Note: You can create bins on multiple variables. Read up on group_by() and summarise(..., .groups = "drop"), if you want to use this interim tibble for further calculations.
Hope this gets you started.
clarification on grouping by 7 days
If you have a sequence of (integer) numbers, there is a neat way to group this into n-element bins, i.e. using integer division.
In your case the data comes already with a date-of-year DOY variable.

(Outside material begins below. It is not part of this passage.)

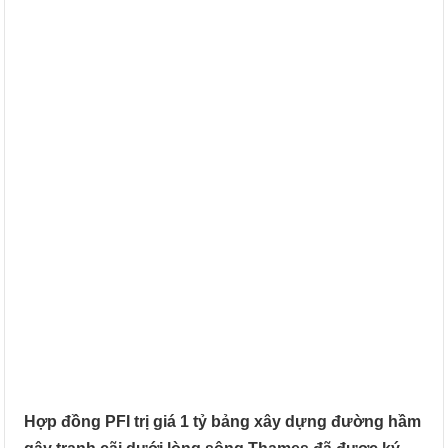
Hợp đồng PFI trị giá 1 tỷ bảng xây dựng đường hầm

For completeness: with lubridate you can pull the DOY from a timestamp with the function yday(), i.e. (df %>% mutate(DOY = yday(timestamp)).
# let's use integer division to group our DOYs into group of 7s
##--------- does not look at date or day
##--------- group 1-7 := 0, group 8-14 := 1, .... group 29-35 := 5
df <- df %>%
mutate(bin = DOY %/% 7)
This yields:
# A tibble: 6 x 6
Date time DOY Value timestamp bin
<chr> <chr> <dbl> <dbl> <dttm> <dbl>
1 2015-01-08 12:30:00 8 0.664 2015-01-08 12:30:00 1
2 2015-01-08 13:00:00 8 0.647 2015-01-08 13:00:00 1
3 2015-01-11 14:00:00 11 0.669 2015-01-11 14:00:00 1
4 2015-01-11 15:00:00 11 0.644 2015-01-11 15:00:00 1
5 2015-02-04 12:30:00 35 0.664 2015-02-04 12:30:00 5
6 2015-02-04 13:00:00 35 0.647 2015-02-04 13:00:00 5
And then build your max summary as before on the (new) grouping variable:
df %>%
group_by(bin) %>%
summarise(MaxValue = max(Value)
# A tibble: 2 x 2
bin MaxValue
<dbl> <dbl>
1 1 0.669
2 5 0.664
For the example data given the result is identical. However, with your full dataset and the offset between "weeks" (with their defined start date) vs cutting your DOYs into bins of 7 consecutive days, you will get a different summary (unless, the first day of the week (*) coincides with DOY 1).
(*): in lubridate you can set weeks to start Monday or Sunday as a parameter (in case you ever need this).